三菱重工業の子会社で、食品包装機械の製造を手がける三菱重工機械システム(神戸市、小嶋聡社長)は2段殺菌方式を採用したペットボトル飲料向け無菌充てんシステムを国内飲料メーカーの製造工場に納入した。すでに今年3月から稼働している。
ボトル成形前のプリフォーム(原形)を殺菌し、成形後のボトルを再度滅菌する2段方式で、飲料を加熱することなく、常温で無菌充てんすることができる。事前にボトルを滅菌しない「ホット充てんシステム」は飲料を加熱充てんすることで容器内面を殺菌する。2段殺菌方式は、このホット充てんに比べて、飲料自体の熱履歴(温度変化の履歴)が少ないことから風味が劣化しにくい。常温で充てんできるため、容器の薄肉化・軽量化にもつながる。
国内飲料メーカーの製造工場に納入した2段殺菌方式の無菌充てんシステム
さらに、従来のボトル殺菌方式と比較して設置面積を30%縮小し、滅菌薬剤使用量を25%削減したほか、無菌エアによるすすぎ工程を実現したことで無菌水を不要にするなど、製造時の薬剤と水の使用量を大きく減らした。

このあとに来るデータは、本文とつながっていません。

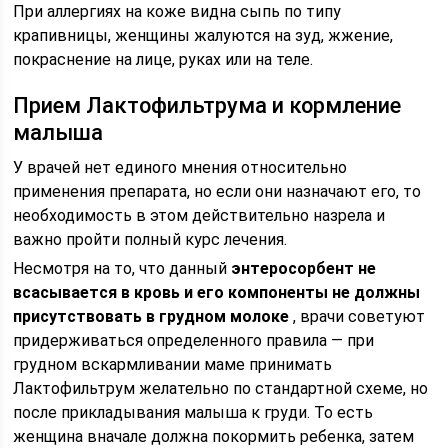
При аллергиях на коже видна сыпь по типу
крапивницы, женщины жалуются на зуд, жжение,
покраснение на лице, руках или на теле.
Прием Лактофильтрума и кормление
малыша
У врачей нет единого мнения относительно
применения препарата, но если они назначают его, то
необходимость в этом действительно назрела и
важно пройти полный курс лечения.
Несмотря на то, что данный
энтеросорбент не
всасывается в кровь и его компоненты не должны
присутствовать в грудном молоке
, врачи советуют
придерживаться определенного правила — при
грудном вскармливании маме принимать
Лактофильтрум желательно по стандартной схеме, но
после прикладывания малыша к груди. То есть
женщина вначале должна покормить ребенка, затем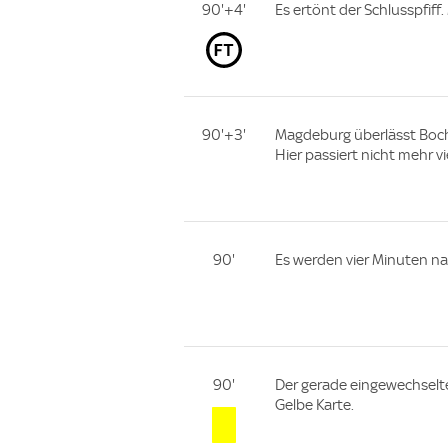
90'+4'
Es ertönt der Schlusspfif
90'+3'
Magdeburg überlässt Bochu
Hier passiert nicht mehr vie
90'
Es werden vier Minuten na
90'
Der gerade eingewechselte
Gelbe Karte.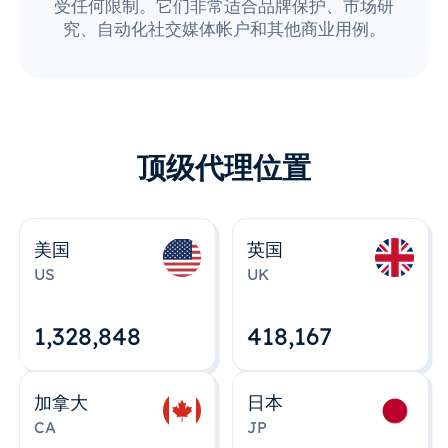
受任何限制。它们非常适合品牌保护、市场研
究、自动化社交媒体帐户和其他商业用例。
顶级代理位置
美国
英国
US
UK
1,328,848
418,167
加拿大
日本
CA
JP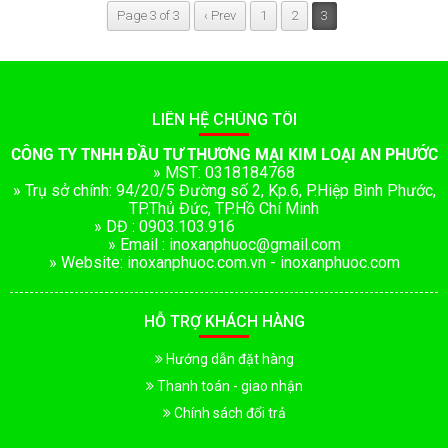
Page 3 of 3
‹ Prev
1
2
3
LIÊN HỆ CHÚNG TÔI
CÔNG TY TNHH ĐẦU TƯ THƯƠNG MẠI KIM LOẠI AN PHƯỚC
» MST: 0318184768
» Trụ sở chính: 94/20/5 Đường số 2, Kp.6, P.Hiệp Bình Phước,
TP.Thủ Đức, TP.Hồ Chí Minh
» DĐ : 0903.103.916
» Email : inoxanphuoc@gmail.com
» Website: inoxanphuoc.com.vn - inoxanphuoc.com
HỖ TRỢ KHÁCH HÀNG
Hướng dẫn đặt hàng
Thanh toán - giao nhận
Chính sách đổi trả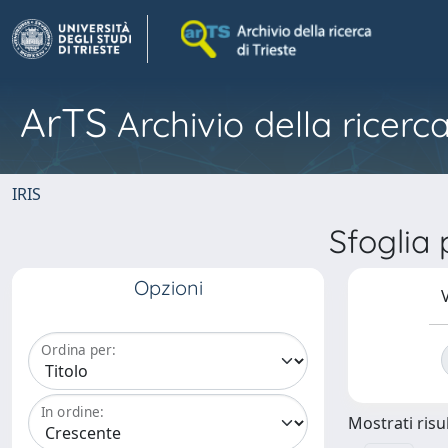
ArTS
Archivio della ricerca
IRIS
Sfoglia
Opzioni
V
Ordina per:
In ordine:
Mostrati risul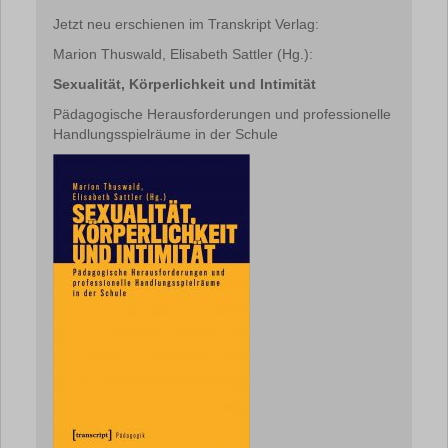
Jetzt neu erschienen im Transkript Verlag:
Marion Thuswald, Elisabeth Sattler (Hg.):
Sexualität, Körperlichkeit und Intimität
Pädagogische Herausforderungen und professionelle
Handlungsspielräume in der Schule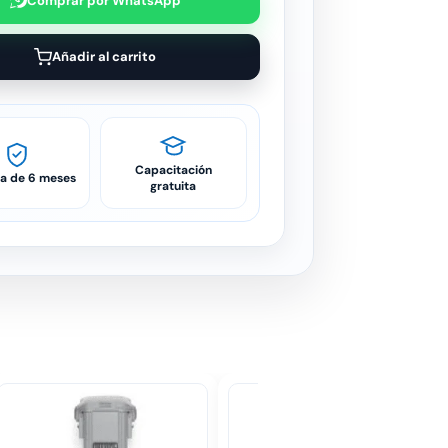
Comprar por WhatsApp
Añadir al carrito
Capacitación
ía de 6 meses
gratuita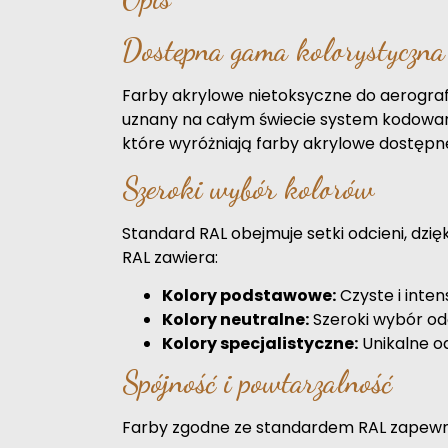
Dostępna gama kolorystyczn
Farby akrylowe nietoksyczne do aerograf
uznany na całym świecie system kodowani
które wyróżniają farby akrylowe dostępn
Szeroki wybór kolorów
Standard RAL obejmuje setki odcieni, dzię
RAL zawiera:
Kolory podstawowe:
Czyste i intens
Kolory neutralne:
Szeroki wybór odcie
Kolory specjalistyczne:
Unikalne od
Spójność i powtarzalność
Farby zgodne ze standardem RAL zapewniają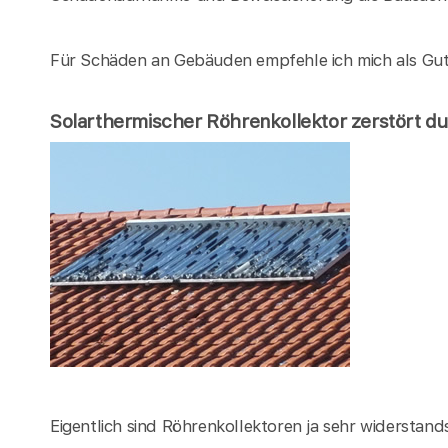
Für Schäden an Gebäuden empfehle ich mich als Gut
Solarthermischer Röhrenkollektor zerstört d
Eigentlich sind Röhrenkollektoren ja sehr widerstandsf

三菱重工機械システムによれば、ペットボトル飲料を生産する国内工場の約80%で無菌充てんシステムが採用されているという。新型の2段殺菌方式はこれまでに国内飲料メーカーが国内外の工場に2台導入しており、今回が3台目となる。同社は「次世代の無菌充てんシステム」として国内外で提案を強化する。